Dada ajoute que le Budapest Festival Orchestra est à l’ordre du jour pour la seconde moitié de cette saison, qui n’a pas encore été annoncée. Pourtant, à quoi ressembleront les choses pour les lieux artistiques d’ici là, personne ne peut le deviner étant donné les factures de carburant qui montent en flèche. Les espaces publics ouverts qui font du Royal Festival Hall « le salon de Londres » et qui amènent le public potentiel jusqu’à la porte même de l’auditorium auront besoin de beaucoup de chauffage. Dada parle de prudence sans donner de plan ferme, mais il est sûr de dire qu’ils ne retourneront pas encore aux concerts sept soirs par semaine.

Il tient à souligner qu’à bien des égards, il peut être considéré comme une paire de mains sûres. À seulement 32 ans, il a déjà une décennie d’expérience dans les conseils d’administration de grandes organisations artistiques, plus récemment le Welsh National Opera. Alors qu’il parle de jeunes publics trouvant des modèles visibles et une représentation sur la plate-forme de concert à travers Dieu! et le Paraorchestra, est-il sûrement lui-même un modèle en tant qu’homme noir dans le monde très blanc de l’administration artistique de haut niveau ? Il ne le nie pas, mais il rit. « Si quoi que ce soit, c’est mon âge qui est le point de discussion ! Je viens naturellement avec une expérience différente et une perspective différente.
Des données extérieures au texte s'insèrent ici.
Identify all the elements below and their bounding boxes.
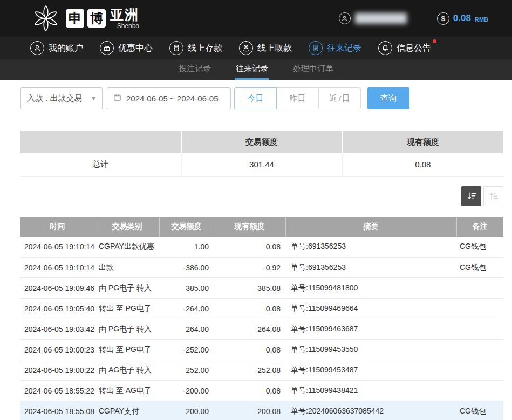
cell-balance: 252.08 (214, 360, 285, 381)
search-button[interactable]: 查询 (367, 87, 409, 109)
nav-item-promotions[interactable]: 优惠中心 (100, 41, 153, 55)
cell-balance: 0.08 (214, 237, 285, 258)
summary-total-label: 总计 (20, 153, 181, 176)
user-icon (339, 12, 351, 24)
cell-type: CGPAY支付 (95, 401, 159, 420)
cell-time: 2024-06-05 18:55:08 (20, 401, 95, 420)
dollar-icon: $ (437, 12, 449, 25)
cell-amount: 1.00 (159, 237, 214, 258)
tab-transaction-records[interactable]: 往来记录 (235, 59, 269, 80)
summary-header-amount: 交易额度 (181, 131, 342, 153)
calendar-icon (113, 93, 122, 104)
cell-note (456, 319, 503, 340)
transactions-body: 2024-06-05 19:10:14 CGPAY出款优惠 1.00 0.08 … (20, 237, 503, 420)
cell-time: 2024-06-05 19:05:40 (20, 299, 95, 319)
balance-amount: 0.08 (453, 13, 471, 24)
cell-note: CG钱包 (456, 401, 503, 420)
table-row: 2024-06-05 19:00:23 转出 至 PG电子 -252.00 0.… (20, 340, 503, 360)
sort-controls (20, 186, 503, 206)
cell-amount: 200.00 (159, 401, 214, 420)
cell-time: 2024-06-05 19:00:23 (20, 340, 95, 360)
transactions-table: 时间 交易类别 交易额度 现有额度 摘要 备注 2024-06-05 19:10… (20, 217, 503, 420)
table-row: 2024-06-05 19:05:40 转出 至 PG电子 -264.00 0.… (20, 299, 503, 319)
nav-label: 我的账户 (49, 43, 83, 54)
withdraw-icon (239, 41, 253, 55)
records-icon (309, 41, 323, 55)
cell-type: 由 PG电子 转入 (95, 278, 159, 299)
cell-amount: 385.00 (159, 278, 214, 299)
quick-yesterday-button[interactable]: 昨日 (276, 87, 319, 109)
date-range-input[interactable]: 2024-06-05 ~ 2024-06-05 (107, 87, 231, 109)
summary-header-balance: 现有额度 (342, 131, 503, 153)
date-range-value: 2024-06-05 ~ 2024-06-05 (126, 94, 219, 103)
table-row: 2024-06-05 18:55:22 转出 至 AG电子 -200.00 0.… (20, 381, 503, 401)
nav-item-withdraw[interactable]: 线上取款 (239, 41, 292, 55)
username-blurred (355, 13, 407, 24)
cell-note (456, 299, 503, 319)
deposit-icon (169, 41, 183, 55)
top-header: 申 博 亚洲 Shenbo $ 0.08 RMB (0, 0, 512, 37)
nav-item-my-account[interactable]: 我的账户 (30, 41, 83, 55)
tab-pending-orders[interactable]: 处理中订单 (292, 59, 334, 80)
table-row: 2024-06-05 19:00:22 由 AG电子 转入 252.00 252… (20, 360, 503, 381)
user-account[interactable] (339, 12, 407, 24)
bell-icon (378, 41, 392, 55)
lotus-flower-icon (31, 4, 60, 33)
nav-label: 优惠中心 (118, 43, 153, 54)
sort-ascending-button[interactable] (483, 186, 503, 206)
nav-label: 信息公告 (397, 43, 431, 54)
nav-item-announcements[interactable]: 信息公告 (378, 41, 431, 55)
table-row: 2024-06-05 18:55:08 CGPAY支付 200.00 200.0… (20, 401, 503, 420)
summary-total-row: 总计 301.44 0.08 (20, 153, 503, 176)
cell-note: CG钱包 (456, 237, 503, 258)
col-header-note: 备注 (456, 217, 503, 237)
nav-item-transaction-records[interactable]: 往来记录 (309, 41, 361, 55)
cell-summary: 单号:115099453487 (285, 360, 456, 381)
tab-bet-records[interactable]: 投注记录 (178, 59, 212, 80)
nav-label: 线上存款 (188, 43, 222, 54)
cell-type: 由 PG电子 转入 (95, 319, 159, 340)
cell-summary: 单号:115099463687 (285, 319, 456, 340)
cell-summary: 单号:115099438421 (285, 381, 456, 401)
cell-balance: 264.08 (214, 319, 285, 340)
table-row: 2024-06-05 19:09:46 由 PG电子 转入 385.00 385… (20, 278, 503, 299)
summary-total-amount: 301.44 (181, 153, 342, 176)
cell-amount: -200.00 (159, 381, 214, 401)
cell-balance: 0.08 (214, 340, 285, 360)
cell-type: 由 AG电子 转入 (95, 360, 159, 381)
cell-summary: 单号:691356253 (285, 237, 456, 258)
nav-item-deposit[interactable]: 线上存款 (169, 41, 222, 55)
cell-type: 转出 至 PG电子 (95, 340, 159, 360)
cell-summary: 单号:115099453550 (285, 340, 456, 360)
cell-type: 转出 至 AG电子 (95, 381, 159, 401)
brand-logo[interactable]: 申 博 亚洲 Shenbo (31, 4, 139, 33)
cell-type: 出款 (95, 258, 159, 278)
cell-note (456, 360, 503, 381)
cell-balance: 0.08 (214, 299, 285, 319)
nav-label: 线上取款 (257, 43, 292, 54)
quick-today-button[interactable]: 今日 (234, 87, 277, 109)
sort-descending-button[interactable] (461, 186, 481, 206)
cell-time: 2024-06-05 19:09:46 (20, 278, 95, 299)
cell-balance: 385.08 (214, 278, 285, 299)
cell-time: 2024-06-05 19:00:22 (20, 360, 95, 381)
quick-last7days-button[interactable]: 近7日 (318, 87, 361, 109)
chevron-down-icon: ▼ (91, 95, 97, 101)
main-navigation: 我的账户 优惠中心 线上存款 线上取款 往来记录 信息公告 (0, 37, 512, 59)
cell-type: 转出 至 PG电子 (95, 299, 159, 319)
table-row: 2024-06-05 19:10:14 CGPAY出款优惠 1.00 0.08 … (20, 237, 503, 258)
brand-char-2: 博 (87, 9, 106, 28)
col-header-amount: 交易额度 (159, 217, 214, 237)
sub-navigation: 投注记录 往来记录 处理中订单 (0, 59, 512, 80)
summary-header-empty (20, 131, 181, 153)
selected-type: 入款 . 出款交易 (27, 93, 83, 104)
cell-amount: 252.00 (159, 360, 214, 381)
balance-display[interactable]: $ 0.08 RMB (437, 12, 488, 25)
cell-summary: 单号:202406063637085442 (285, 401, 456, 420)
user-icon (30, 41, 44, 55)
cell-note (456, 381, 503, 401)
nav-label: 往来记录 (327, 43, 361, 54)
cell-time: 2024-06-05 19:10:14 (20, 258, 95, 278)
cell-balance: 0.08 (214, 381, 285, 401)
transaction-type-select[interactable]: 入款 . 出款交易 ▼ (20, 87, 103, 109)
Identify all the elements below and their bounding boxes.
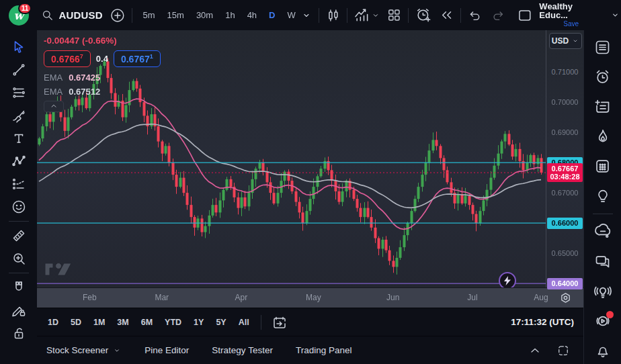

Différent peut-être, mais sa perspective inclut un amour profond du grand répertoire orchestral. « Ce qui me passionne vraiment, c’est que les formes traditionnelles ne vont jamais disparaître. Souvent, lorsque nous parlons d’ajouter de nouvelles choses, la perception est que ce qui était là avant a donc été jeté, alors qu’en réalité, il est possible d’embrasser toutes ces formes.

De plus, avoir une décennie ou deux de moins que le reste de la salle de conférence ne fait pas de lui un outsider. « Non, je suis un initié ! J’ai passé une grande partie de mon adolescence à vivre pratiquement dans des salles de concert. Il a commencé à apprendre le violon à l’âge de huit ans (il a ensuite étudié l’alto et la gestion des arts au Royal Welsh College of Music & Drama). “J’ai été accro dès le départ. Je m’asseyais tard le soir en regardant Proms se répéter sur BBC Four. Je voulais faire partie de ce monde. L’école de musique locale du samedi matin a élargi ses horizons musicaux – “nous avons eu tellement de chance, l’offre était fantastique et la musique classique était tellement accessible à Manchester à cette époque” – et puis il y avait le Bridgewater Hall. Il parle, les yeux embués, d’avoir entendu pour la première fois l’Oiseau de feu de Stravinsky et d’avoir chanté avec le Hallé Youth Choir dans Elgar’s Dream of Gerontius. “À ce jour, même le simple fait d’y penser m’étouffe. C’est pourquoi nous faisons tout ce que nous faisons ici, parce que je veux que le plus de gens possible ressentent ce que je ressens maintenant quand je vous parle de cette musique incroyable.